(Entries taken from a collection)
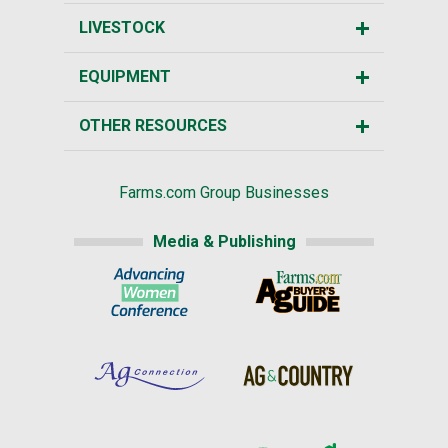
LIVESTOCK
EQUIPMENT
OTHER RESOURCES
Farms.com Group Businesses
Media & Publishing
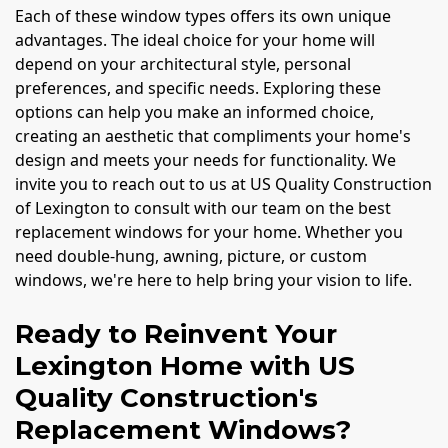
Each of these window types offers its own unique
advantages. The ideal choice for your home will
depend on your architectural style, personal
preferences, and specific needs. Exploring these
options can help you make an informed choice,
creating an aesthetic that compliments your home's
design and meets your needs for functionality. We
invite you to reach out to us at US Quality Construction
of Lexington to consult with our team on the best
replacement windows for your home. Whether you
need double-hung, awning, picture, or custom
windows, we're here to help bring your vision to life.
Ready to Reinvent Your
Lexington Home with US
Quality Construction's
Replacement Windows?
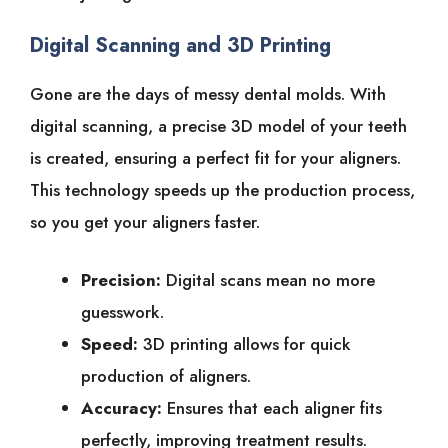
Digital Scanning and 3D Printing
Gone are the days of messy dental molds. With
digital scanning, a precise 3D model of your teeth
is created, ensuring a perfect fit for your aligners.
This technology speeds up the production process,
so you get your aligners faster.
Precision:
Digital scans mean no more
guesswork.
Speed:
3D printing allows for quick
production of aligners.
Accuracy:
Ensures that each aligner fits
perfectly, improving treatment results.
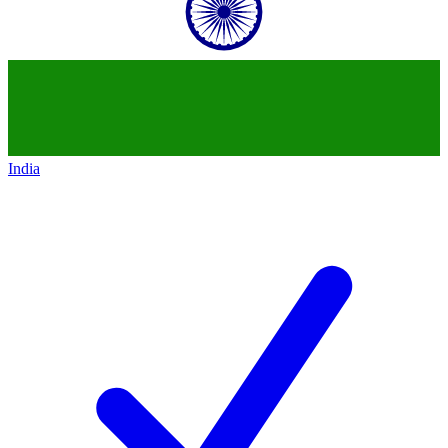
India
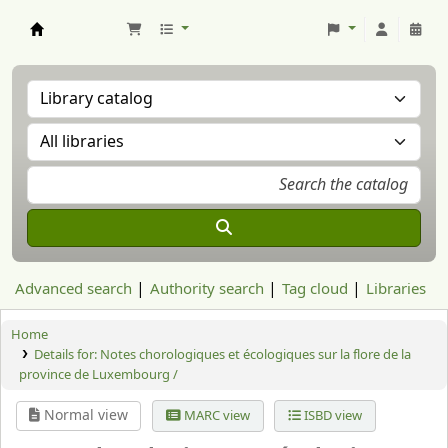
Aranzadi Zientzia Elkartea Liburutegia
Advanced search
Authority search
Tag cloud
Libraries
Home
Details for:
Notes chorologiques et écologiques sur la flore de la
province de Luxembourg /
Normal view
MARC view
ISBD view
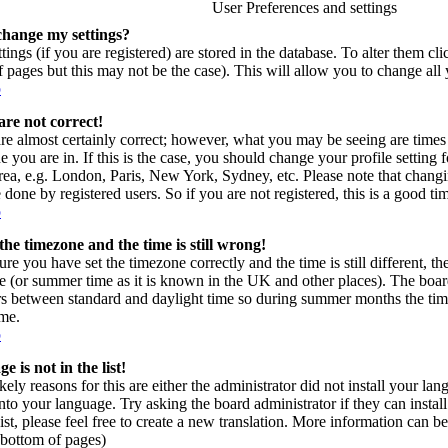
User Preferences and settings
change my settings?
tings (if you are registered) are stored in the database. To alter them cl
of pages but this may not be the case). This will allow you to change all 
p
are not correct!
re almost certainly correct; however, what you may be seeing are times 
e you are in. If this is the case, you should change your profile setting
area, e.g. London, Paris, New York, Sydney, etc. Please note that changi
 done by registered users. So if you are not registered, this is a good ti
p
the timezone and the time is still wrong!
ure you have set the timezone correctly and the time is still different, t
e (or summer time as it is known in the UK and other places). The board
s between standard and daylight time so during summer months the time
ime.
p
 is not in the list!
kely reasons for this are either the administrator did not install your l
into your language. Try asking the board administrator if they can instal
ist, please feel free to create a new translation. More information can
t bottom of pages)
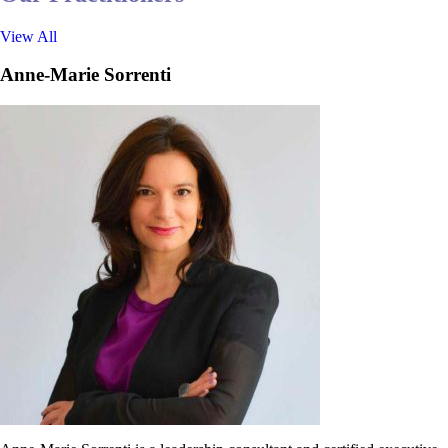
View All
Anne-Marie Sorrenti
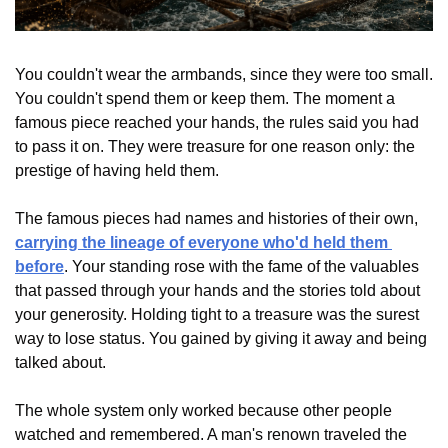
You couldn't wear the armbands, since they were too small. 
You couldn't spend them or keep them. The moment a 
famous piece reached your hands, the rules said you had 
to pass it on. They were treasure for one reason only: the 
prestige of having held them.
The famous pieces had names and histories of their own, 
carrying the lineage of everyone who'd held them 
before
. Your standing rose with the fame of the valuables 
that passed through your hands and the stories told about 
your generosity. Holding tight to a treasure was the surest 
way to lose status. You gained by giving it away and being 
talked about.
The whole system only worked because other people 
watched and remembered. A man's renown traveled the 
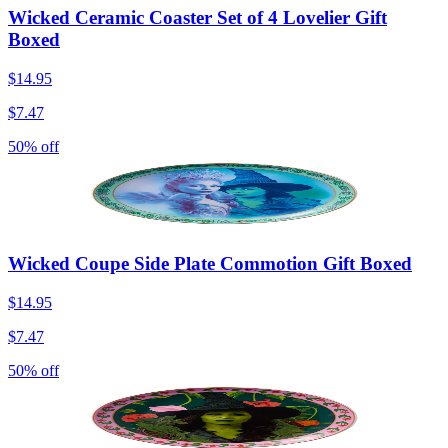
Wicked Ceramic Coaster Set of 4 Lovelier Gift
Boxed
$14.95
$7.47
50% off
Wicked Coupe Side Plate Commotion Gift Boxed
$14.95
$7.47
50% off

* * *

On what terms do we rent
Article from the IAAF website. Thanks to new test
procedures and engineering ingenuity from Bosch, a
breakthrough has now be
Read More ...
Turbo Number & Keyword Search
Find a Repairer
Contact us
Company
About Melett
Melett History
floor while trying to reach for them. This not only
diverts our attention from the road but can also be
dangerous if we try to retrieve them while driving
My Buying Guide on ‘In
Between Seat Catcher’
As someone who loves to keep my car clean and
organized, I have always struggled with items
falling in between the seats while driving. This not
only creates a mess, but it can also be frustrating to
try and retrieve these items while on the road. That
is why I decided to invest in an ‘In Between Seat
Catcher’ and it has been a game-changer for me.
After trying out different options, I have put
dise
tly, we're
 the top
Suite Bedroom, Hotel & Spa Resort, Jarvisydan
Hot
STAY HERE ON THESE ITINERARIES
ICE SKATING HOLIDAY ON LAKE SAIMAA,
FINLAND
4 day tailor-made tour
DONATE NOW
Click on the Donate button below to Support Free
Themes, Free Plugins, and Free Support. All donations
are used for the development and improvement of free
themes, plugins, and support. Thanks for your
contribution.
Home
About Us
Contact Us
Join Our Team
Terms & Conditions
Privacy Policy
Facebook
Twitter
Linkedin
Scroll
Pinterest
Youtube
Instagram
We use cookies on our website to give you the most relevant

§ **Exercise**: I'd like the lines above from the one with "STAY HERE ON THESE ITINERARIES" up to and including the one with "We use cookies" copied exactly, with no other lines.

§ **Completed task**:
STAY HERE ON THESE ITINERARIES
ICE SKATING HOLIDAY ON LAKE SAIMAA,
FINLAND
4 day tailor-made tour
DONATE NOW
Click on the Donate button below to Support Free
Themes, Free Plugins, and Free Support. All donations
are used for the development and improvement of free
themes, plugins, and support. Thanks for your
contribution.
Home
About Us
Contact Us
Join Our Team
Terms & Conditions
Privacy Policy
Facebook
Twitter
Linkedin
Scroll
Pinterest
Youtube
Instagram
We use cookies on our website to give you the most relevant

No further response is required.